Yamaori S, Maeda C, Yamamoto saya, Watanabe K. Differential penghambatan sitokrom manusia P450 2A6 dan 2B6 oleh phytocannabinoids besar. Forensik Toxicol 201; 29: 117-24.

Yamaori S, Okamoto Y, Yamamoto saya, Watanabe K. Cannabidiol, sebuah phytocannabinoid utama, sebagai inhibitor atipikal ampuh untuk CYP2D6. Obat Metab dispos 201; 39 (11): 2049-56.

Zuardi A, Crippa J, Dursun S, et al. Cannabidiol tidak efektif untuk episode manik dari gangguan afektif bipolar. J Psychopharmacol 201; 24 (1): 135-7.

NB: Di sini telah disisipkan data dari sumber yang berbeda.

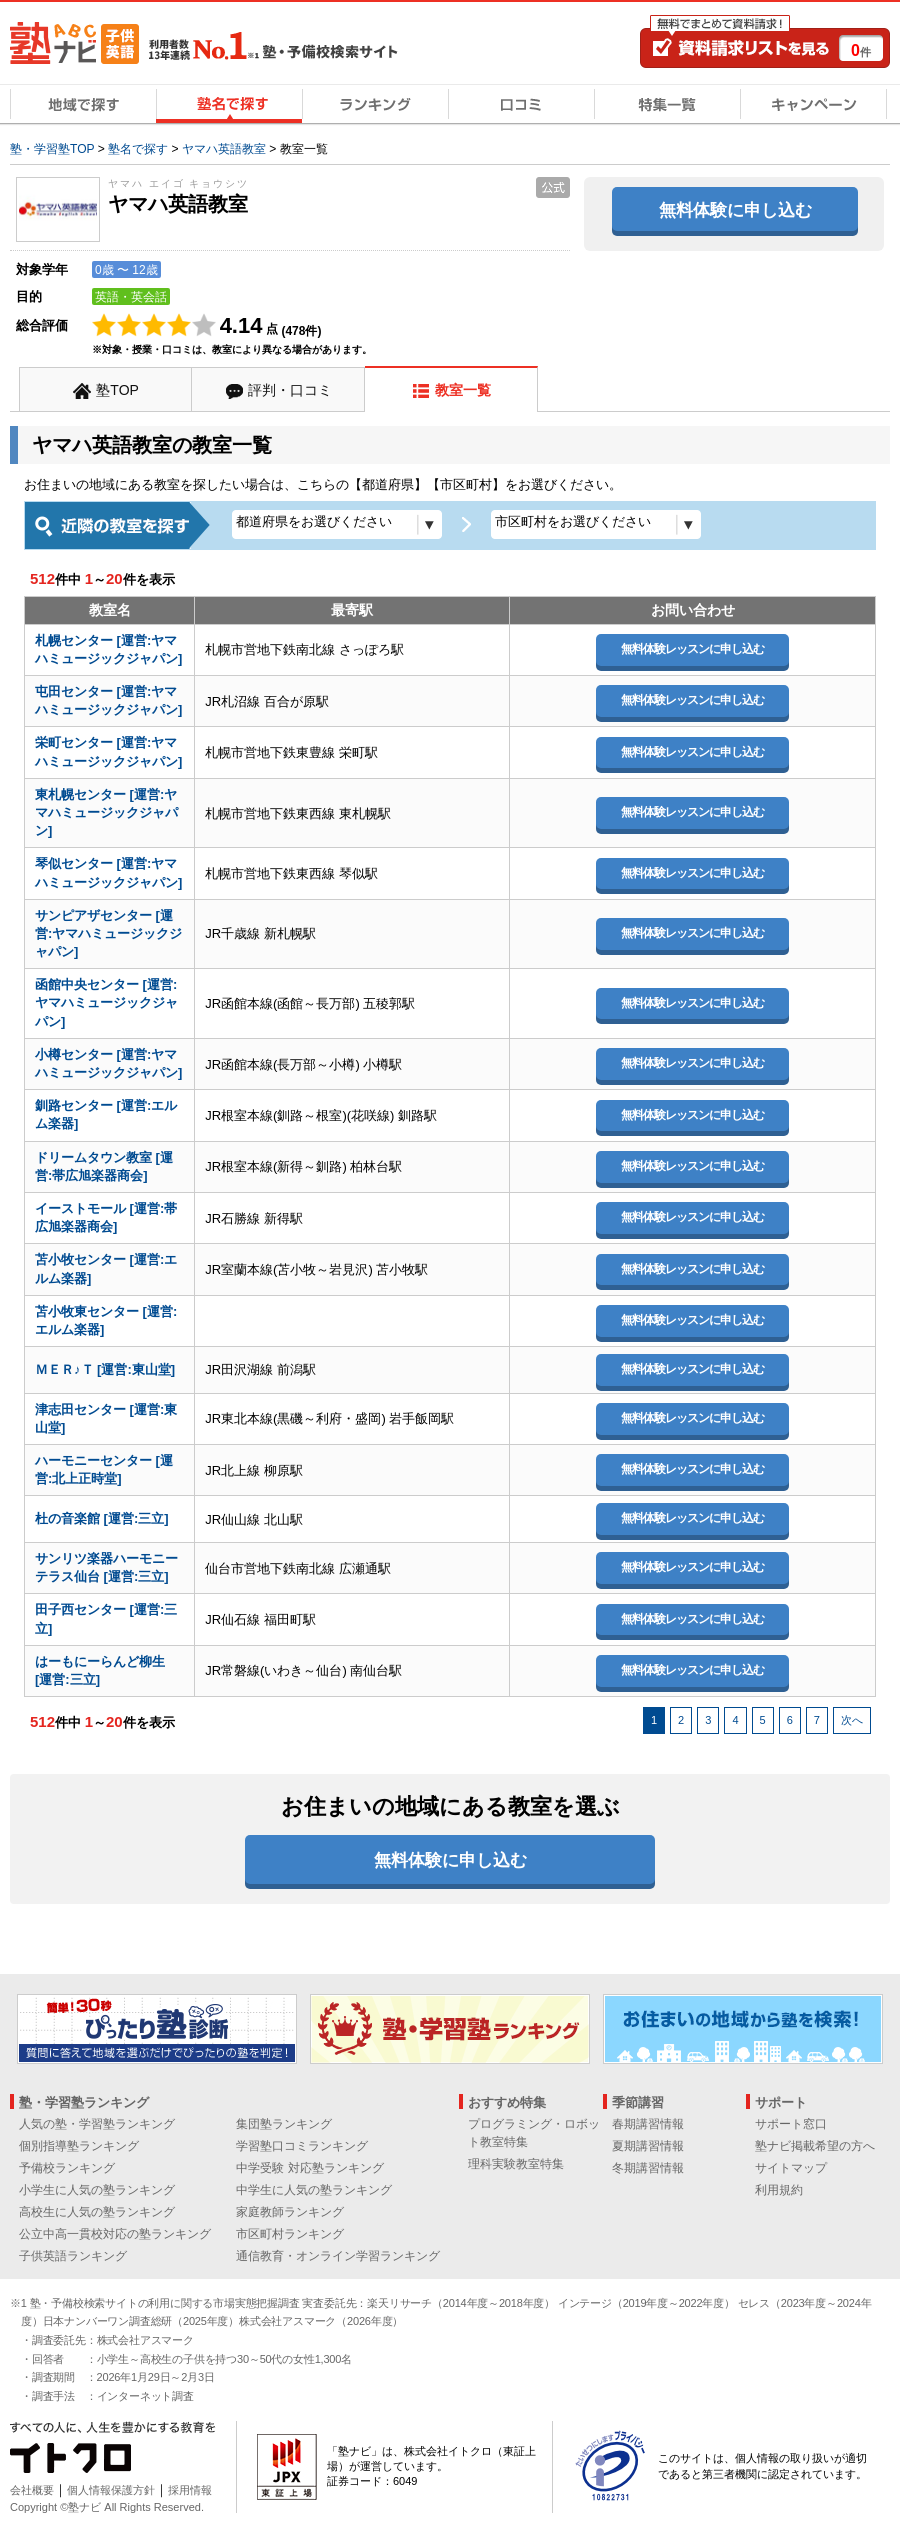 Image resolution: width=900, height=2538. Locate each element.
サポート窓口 (791, 2124)
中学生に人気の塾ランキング (314, 2190)
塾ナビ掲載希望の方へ (815, 2146)
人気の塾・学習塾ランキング (97, 2124)
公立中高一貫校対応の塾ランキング (115, 2234)
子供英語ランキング (73, 2256)
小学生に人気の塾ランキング (97, 2190)
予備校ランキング (67, 2168)
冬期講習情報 (648, 2168)
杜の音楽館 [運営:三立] (102, 1518)
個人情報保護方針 (111, 2490)
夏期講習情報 (648, 2146)
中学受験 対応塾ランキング (309, 2168)
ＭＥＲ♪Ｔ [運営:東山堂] (105, 1369)
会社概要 (32, 2490)
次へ (852, 1720)
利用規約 (779, 2190)
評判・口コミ (290, 390)
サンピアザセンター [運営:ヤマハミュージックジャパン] (108, 933)
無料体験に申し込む (735, 210)
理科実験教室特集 (516, 2164)
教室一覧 (463, 390)
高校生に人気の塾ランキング (97, 2212)
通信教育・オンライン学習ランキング (338, 2256)
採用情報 (190, 2490)
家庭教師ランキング (290, 2212)
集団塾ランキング (284, 2124)
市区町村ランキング (290, 2234)
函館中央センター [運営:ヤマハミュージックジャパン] (106, 1002)
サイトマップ (791, 2168)
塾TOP (117, 390)
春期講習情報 (648, 2124)
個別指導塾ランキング (79, 2146)
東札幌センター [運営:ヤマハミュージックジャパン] (106, 812)
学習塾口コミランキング (302, 2146) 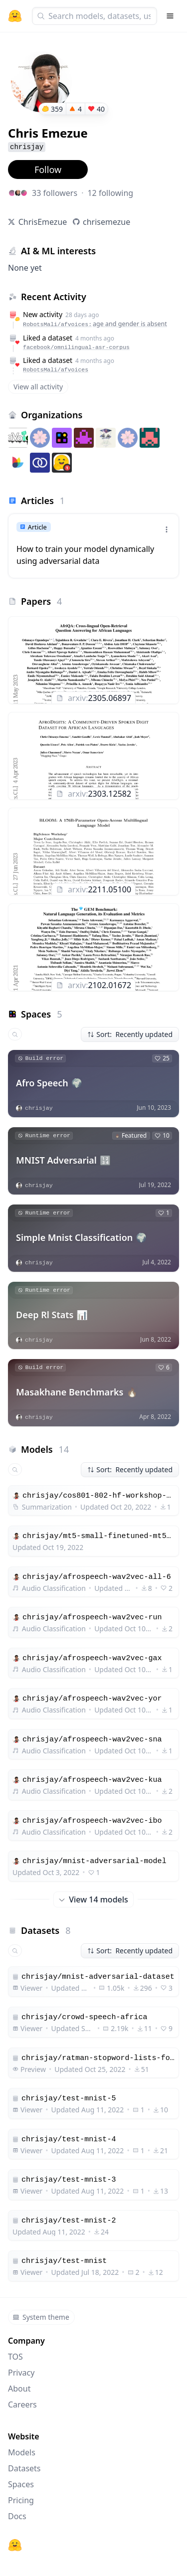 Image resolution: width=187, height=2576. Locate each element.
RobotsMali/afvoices (55, 369)
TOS (15, 2356)
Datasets (24, 2468)
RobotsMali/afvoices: (95, 324)
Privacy (21, 2372)
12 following (110, 192)
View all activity (38, 386)
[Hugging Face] (15, 2545)
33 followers (54, 192)
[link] (93, 546)
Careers (22, 2404)
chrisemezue (106, 221)
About (19, 2388)
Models (21, 2452)
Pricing (21, 2500)
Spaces (21, 2484)
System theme (40, 2317)
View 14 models (93, 1899)
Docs (17, 2516)
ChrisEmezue (42, 221)
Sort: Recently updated (130, 1034)
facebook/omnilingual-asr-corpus (76, 347) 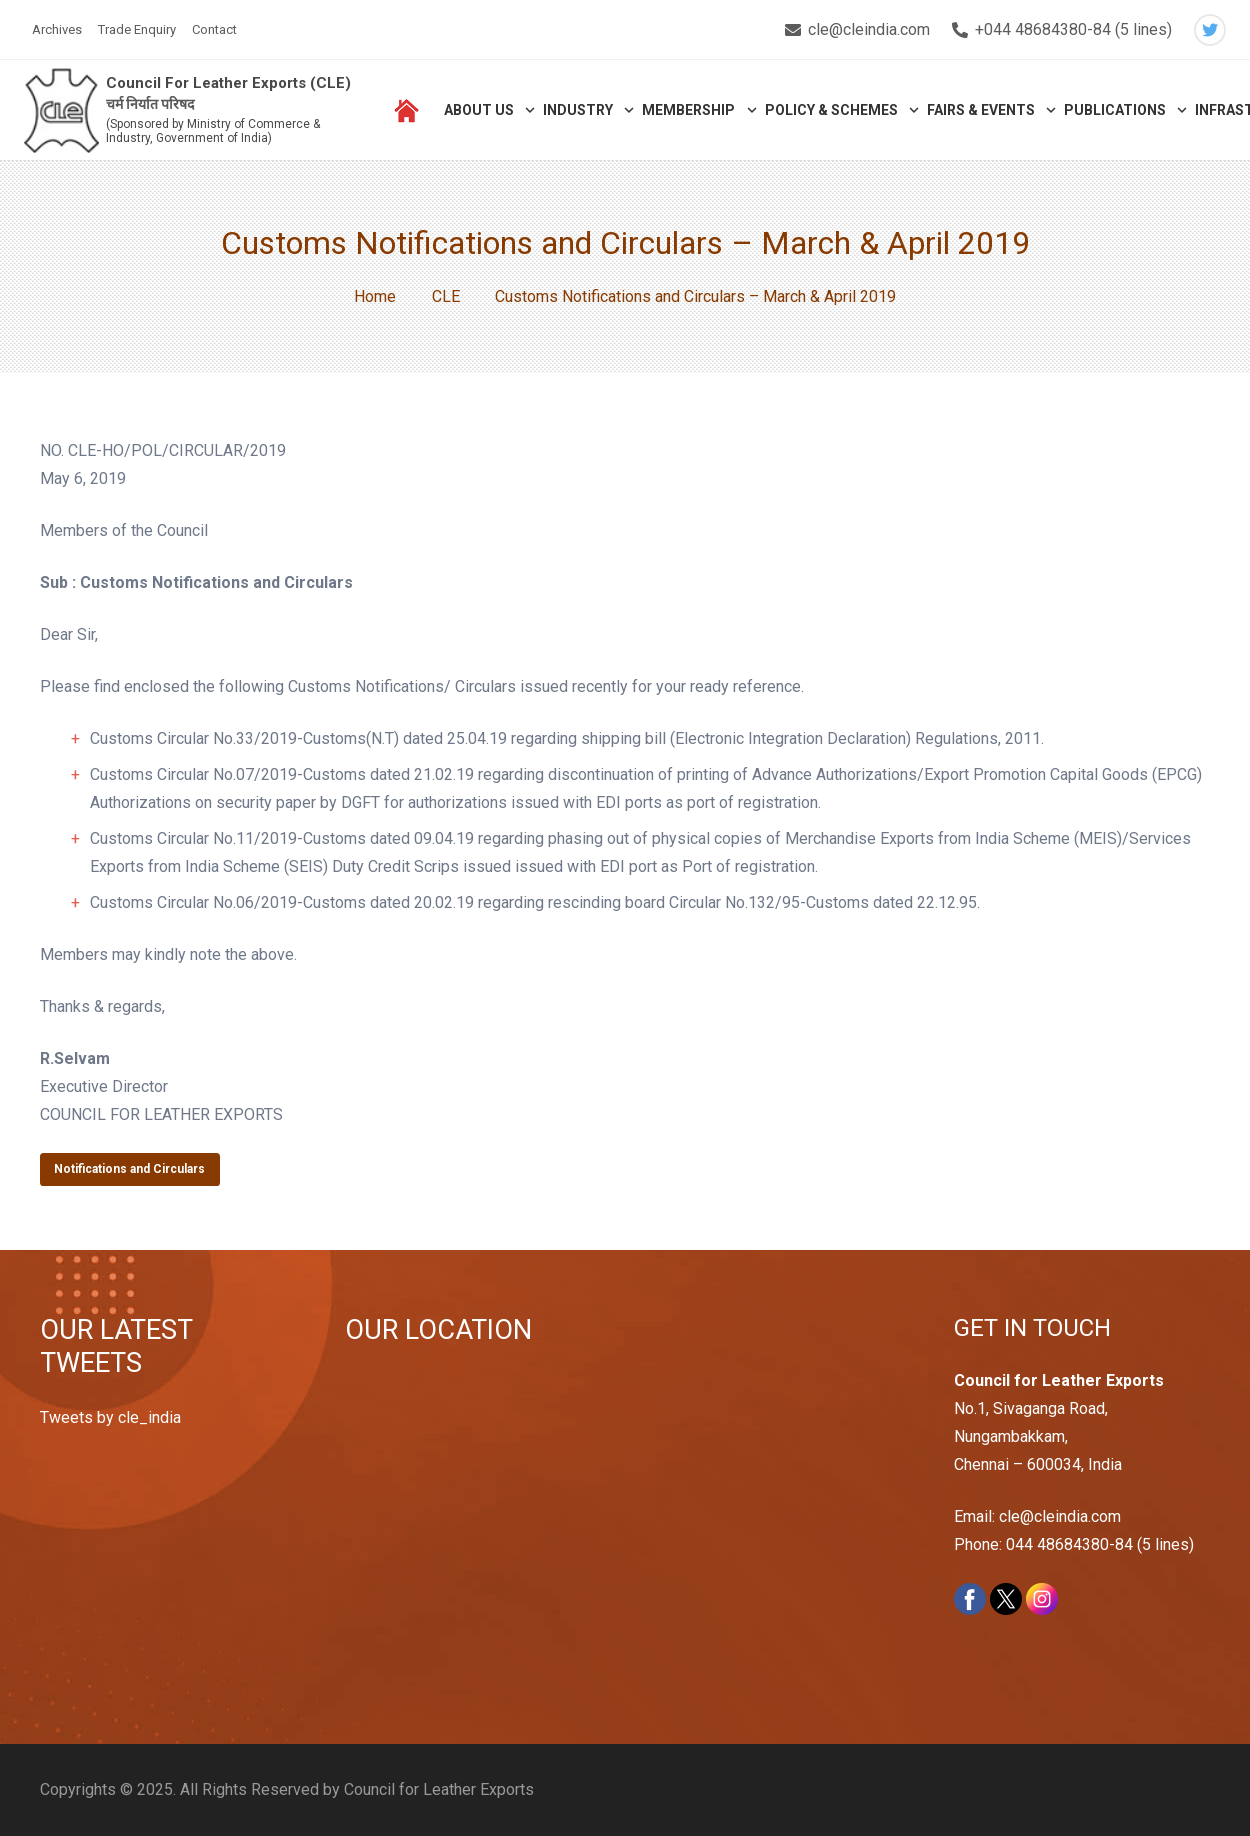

Zuardi AW, Cosme RA, Graeff FG, Guimaraes FS. Pengaruh ipsapirone dan cannabidiol pada kecemasan eksperimental manusia. J Psychopharmacol 199; 7 (1 Suppl): 82-8.

Zuardi AW, Crippa JA, Hallak JE, et al. Cannabidiol untuk pengobatan psikosis pada penyakit Parkinson. J Psychopharmacol 200; 23 (8): 979-83.

Zuardi AW, Crippa JA, Hallak JE, et al. Cannabidiol, konstituen Cannabis sativa, sebagai obat antipsikotik. Braz J Med Biol Res 200; 39 (4): 421-9.

Zuardi AW, Morais SL, Guimaraes FS, Mechoulam R. antipsikotik efek cannabidiol. J Clin Psikiatri 199; 56 (10): 485-6.

Zuardi AW. Cannabidiol: dari cannabinoid aktif untuk obat dengan spektrum yang luas dari tindakan. Rev Bras Psiquiatr 200; 30 (3): 271-80.

Obat alami Komprehensif database Konsumen Versi. melihat Obat Alami Komprehensif database Professional Version. ? Terapi Fakultas Penelitian 2009.